This function finds three or more consecutive residues and adds them into a single separate list together

Parameters:

resMap, dictionary of residues by chain

Returns:

[list] of lists of consecutive numbers in the input residue numbers or empty list if no consecutive residue numbers found

consensus_sequences_similarAA()

This function creates possible combinations of N-glycosylation consensus sequences that may be found in an amino acid sequence.

Returns:

[list] of possible consensus sequences for N-linked glycosylation

identify_native_site(target, query, res_Dict)

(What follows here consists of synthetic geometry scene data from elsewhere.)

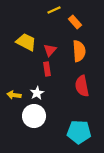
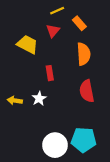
red triangle: (50, 50) -> (53, 31), moved
white circle: (34, 116) -> (55, 145), moved

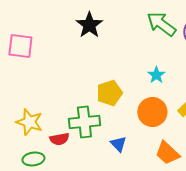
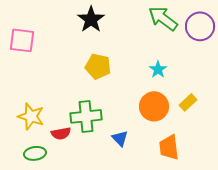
yellow pentagon: (109, 93) -> (98, 66), moved, turned 30
orange trapezoid: (167, 153) -> (169, 147), turned 40

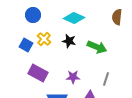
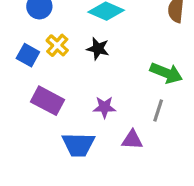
green arrow: (97, 47) -> (166, 73), moved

This function identify native glycosylation sites in EpitopeCA.txt by identifying whether the consensus sequence lies in its sequence.

Parameters:

target, list of consecutive residue numbers from EpitopeCA.txt

query, list of possible consensus sequence combinations

res_Dict, dictionary of {residue number: residue name} from CA file.

Returns:

nested [list] of residue numbers of native glycosylation sites.

id_double_mutation_similarAA(target, query, query_nat, res_Dict)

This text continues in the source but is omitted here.